→ **Directions for this task**: Every record below is to be retyped exactly, with the pictures left out.

Extracted page text data:
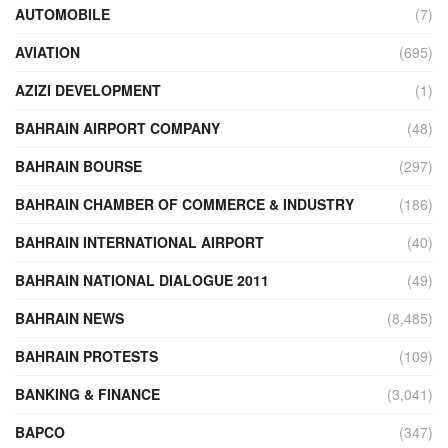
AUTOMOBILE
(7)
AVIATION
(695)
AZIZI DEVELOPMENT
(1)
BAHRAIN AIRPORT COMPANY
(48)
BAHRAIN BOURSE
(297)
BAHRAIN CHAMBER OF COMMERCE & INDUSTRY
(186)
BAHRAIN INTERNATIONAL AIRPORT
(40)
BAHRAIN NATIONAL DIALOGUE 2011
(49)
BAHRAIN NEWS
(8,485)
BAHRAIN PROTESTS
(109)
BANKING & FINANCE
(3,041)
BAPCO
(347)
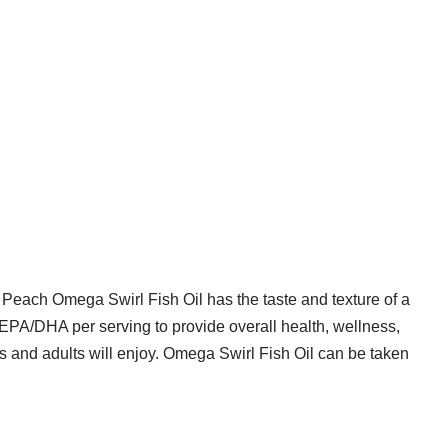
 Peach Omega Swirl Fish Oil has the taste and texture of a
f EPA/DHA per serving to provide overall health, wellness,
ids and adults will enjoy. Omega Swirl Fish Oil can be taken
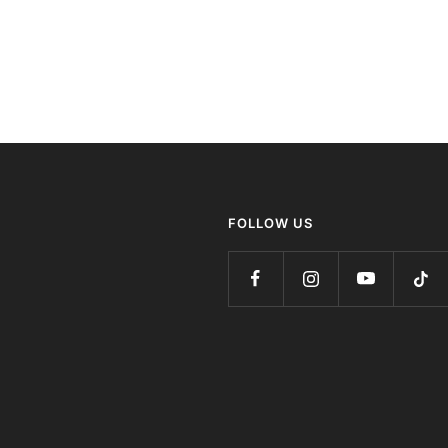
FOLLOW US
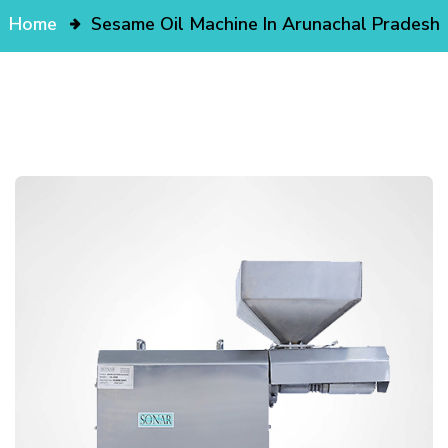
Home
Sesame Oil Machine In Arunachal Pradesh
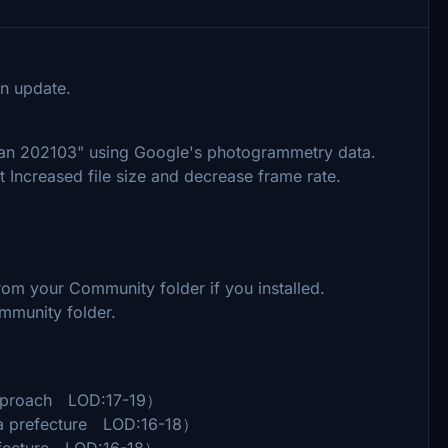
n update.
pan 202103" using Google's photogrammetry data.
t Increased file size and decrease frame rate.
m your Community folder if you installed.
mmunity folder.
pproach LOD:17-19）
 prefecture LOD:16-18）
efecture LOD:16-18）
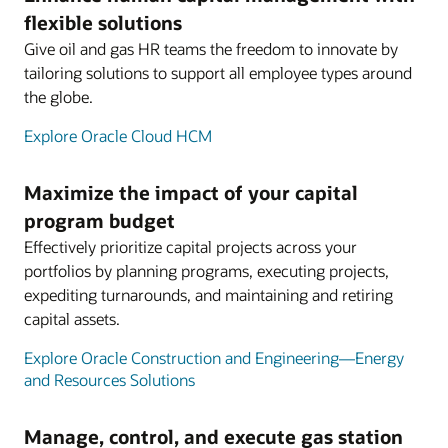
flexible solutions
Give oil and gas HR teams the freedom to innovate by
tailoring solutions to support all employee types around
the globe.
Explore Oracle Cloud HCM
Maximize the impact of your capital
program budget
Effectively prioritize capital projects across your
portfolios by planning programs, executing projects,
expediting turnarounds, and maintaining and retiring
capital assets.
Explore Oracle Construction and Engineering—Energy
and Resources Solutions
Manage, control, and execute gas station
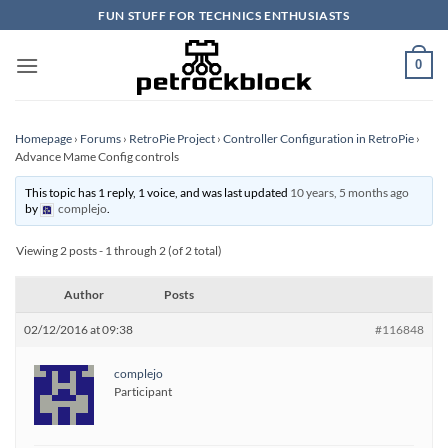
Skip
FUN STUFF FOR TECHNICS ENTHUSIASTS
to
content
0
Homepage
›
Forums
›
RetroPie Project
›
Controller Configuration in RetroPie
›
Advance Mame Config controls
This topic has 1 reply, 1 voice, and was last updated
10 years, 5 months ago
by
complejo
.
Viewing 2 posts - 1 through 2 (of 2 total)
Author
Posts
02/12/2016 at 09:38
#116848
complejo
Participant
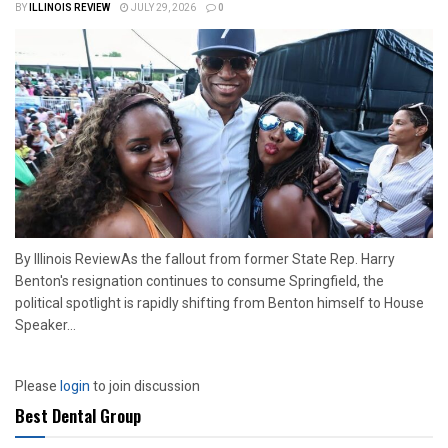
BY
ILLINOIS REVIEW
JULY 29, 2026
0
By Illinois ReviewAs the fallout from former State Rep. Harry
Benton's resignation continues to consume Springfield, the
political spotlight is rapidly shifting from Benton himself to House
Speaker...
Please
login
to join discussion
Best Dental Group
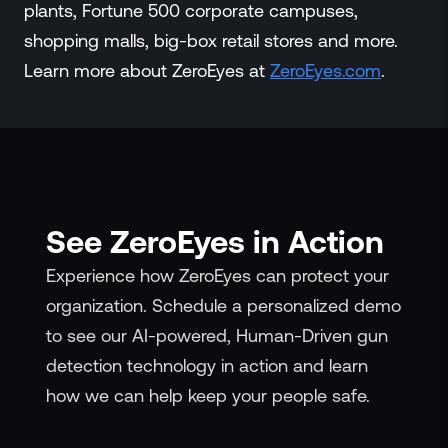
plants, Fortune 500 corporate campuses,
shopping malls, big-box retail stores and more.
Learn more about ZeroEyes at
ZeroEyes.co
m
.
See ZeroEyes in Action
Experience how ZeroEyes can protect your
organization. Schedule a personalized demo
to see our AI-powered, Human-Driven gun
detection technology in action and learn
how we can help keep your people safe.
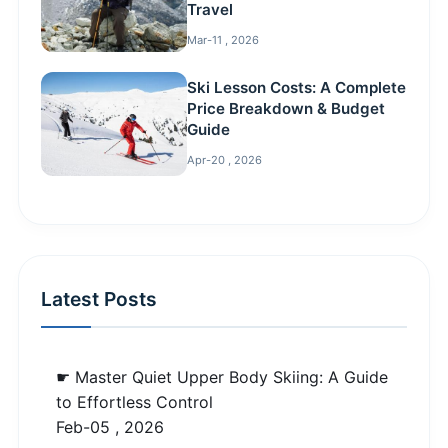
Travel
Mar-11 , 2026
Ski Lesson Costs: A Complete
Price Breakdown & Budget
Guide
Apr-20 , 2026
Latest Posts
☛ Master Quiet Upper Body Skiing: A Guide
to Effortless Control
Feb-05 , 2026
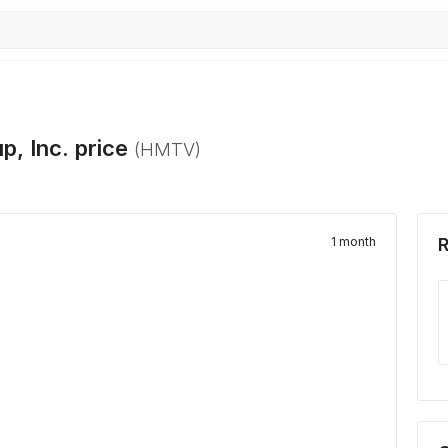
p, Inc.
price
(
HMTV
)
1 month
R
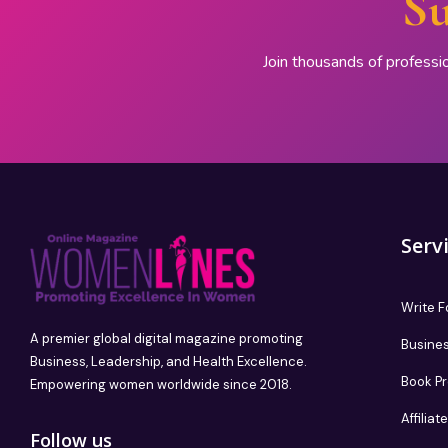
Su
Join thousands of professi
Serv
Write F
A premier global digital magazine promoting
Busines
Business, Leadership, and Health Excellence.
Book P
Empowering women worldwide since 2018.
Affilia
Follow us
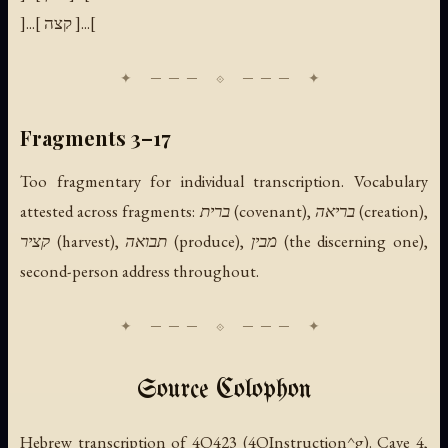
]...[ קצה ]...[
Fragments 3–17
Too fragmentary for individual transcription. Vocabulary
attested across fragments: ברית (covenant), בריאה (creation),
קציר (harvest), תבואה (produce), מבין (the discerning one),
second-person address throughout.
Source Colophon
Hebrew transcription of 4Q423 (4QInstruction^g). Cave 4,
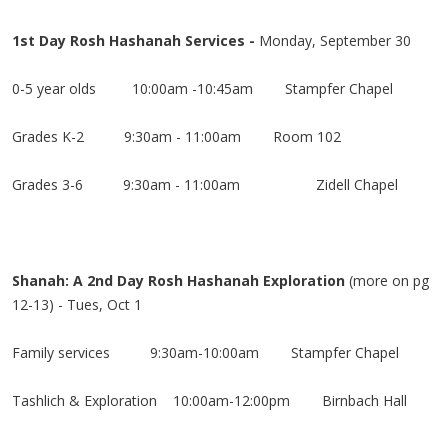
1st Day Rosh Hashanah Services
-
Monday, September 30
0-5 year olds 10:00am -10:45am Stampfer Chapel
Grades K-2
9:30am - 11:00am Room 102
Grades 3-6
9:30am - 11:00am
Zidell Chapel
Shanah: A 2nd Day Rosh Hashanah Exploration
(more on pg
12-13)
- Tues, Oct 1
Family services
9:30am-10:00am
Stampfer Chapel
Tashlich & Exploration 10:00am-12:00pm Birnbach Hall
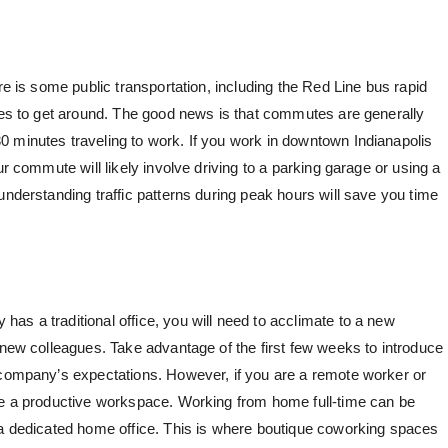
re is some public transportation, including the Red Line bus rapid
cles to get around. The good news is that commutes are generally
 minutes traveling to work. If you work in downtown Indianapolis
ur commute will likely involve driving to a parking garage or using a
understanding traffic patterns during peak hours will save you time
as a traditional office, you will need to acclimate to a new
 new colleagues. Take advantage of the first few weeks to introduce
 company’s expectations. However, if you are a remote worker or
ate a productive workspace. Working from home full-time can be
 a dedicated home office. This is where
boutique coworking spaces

→ **Answer to this exercise**:
AUTOMOBILE
(7)
AVIATION
(695)
AZIZI DEVELOPMENT
(1)
BAHRAIN AIRPORT COMPANY
(48)
BAHRAIN BOURSE
(297)
BAHRAIN CHAMBER OF COMMERCE & INDUSTRY
(186)
BAHRAIN INTERNATIONAL AIRPORT
(40)
BAHRAIN NATIONAL DIALOGUE 2011
(49)
BAHRAIN NEWS
(8,485)
BAHRAIN PROTESTS
(109)
BANKING & FINANCE
(3,041)
BAPCO
(347)
 Peach Omega Swirl Fish Oil has the taste and texture of a
f EPA/DHA per serving to provide overall health, wellness,
ids and adults will enjoy. Omega Swirl Fish Oil can be taken
FOLLOW US
Home
Sesame Oil Machine In Arunachal Pradesh
n update.
pan 202103" using Google's photogrammetry data.
t Increased file size and decrease frame rate.
m your Community folder if you installed.
mmunity folder.
pproach LOD:17-19）
 prefecture LOD:16-18）
efecture LOD:16-18）
flexible solutions
Give oil and gas HR teams the freedom to innovate by
tailoring solutions to support all employee types around
the globe.
Explore Oracle Cloud HCM
Maximize the impact of your capital
program budget
Effectively prioritize capital projects across your
portfolios by planning programs, executing projects,
expediting turnarounds, and maintaining and retiring
capital assets.
Explore Oracle Construction and Engineering—Energy
and Resources Solutions
Manage, control, and execute gas station
Skip
FUN STUFF FOR TECHNICS ENTHUSIASTS
to
content
0
Homepage
›
Forums
›
RetroPie Project
›
Controller Configuration in RetroPie
›
Advance Mame Config controls
This topic has 1 reply, 1 voice, and was last updated
10 years, 5 months ago
by
complejo
.
Viewing 2 posts - 1 through 2 (of 2 total)
Author
Posts
02/12/2016 at 09:38
#116848
complejo
Participant
BY
ILLINOIS REVIEW
JULY 29, 2026
0
By Illinois ReviewAs the fallout from former State Rep. Harry
Benton's resignation continues to consume Springfield, the
political spotlight is rapidly shifting from Benton himself to House
Speaker...
Please
login
to join discussion
Best Dental Group
plants, Fortune 500 corporate campuses,
shopping malls, big-box retail stores and more.
Learn more about ZeroEyes at
ZeroEyes.co
m
.
See ZeroEyes in Action
Experience how ZeroEyes can protect your
organization. Schedule a personalized demo
to see our AI-powered, Human-Driven gun
detection technology in action and learn
how we can help keep your people safe.
Travel
Mar-11 , 2026
Ski Lesson Costs: A Complete
Price Breakdown & Budget
Guide
Apr-20 , 2026
Latest Posts
☛ Master Quiet Upper Body Skiing: A Guide
to Effortless Control
Feb-05 , 2026
p, Inc.
price
(
HMTV
)
1 month
R
Su
Join thousands of professi
Serv
Write F
A premier global digital magazine promoting
Busines
Business, Leadership, and Health Excellence.
Book P
Empowering women worldwide since 2018.
Affilia
Follow us
]...[ קצה ]...[
Fragments 3–17
Too fragmentary for individual transcription. Vocabulary
attested across fragments: ברית (covenant), בריאה (creation),
קציר (harvest), תבואה (produce), מבין (the discerning one),
second-person address throughout.
Source Colophon
Hebrew transcription of 4Q423 (4QInstruction^g). Cave 4,
1st Day Rosh Hashanah Services
-
Monday, September 30
0-5 year olds 10:00am -10:45am Stampfer Chapel
Grades K-2
9:30am - 11:00am Room 102
Grades 3-6
9:30am - 11:00am
Zidell Chapel
Shanah: A 2nd Day Rosh Hashanah Exploration
(more on pg
12-13)
- Tues, Oct 1
Family services
9:30am-10:00am
Stampfer Chapel
Tashlich & Exploration 10:00am-12:00pm Birnbach Hall
re is some public transportation, including the Red Line bus rapid
cles to get around. The good news is that commutes are generally
 minutes traveling to work. If you work in downtown Indianapolis
ur commute will likely involve driving to a parking garage or using a
understanding traffic patterns during peak hours will save you time
as a traditional office, you will need to acclimate to a new
 new colleagues. Take advantage of the first few weeks to introduce
 company’s expectations. However, if you are a remote worker or
ate a productive workspace. Working from home full-time can be
 a dedicated home office. This is where
boutique coworking spaces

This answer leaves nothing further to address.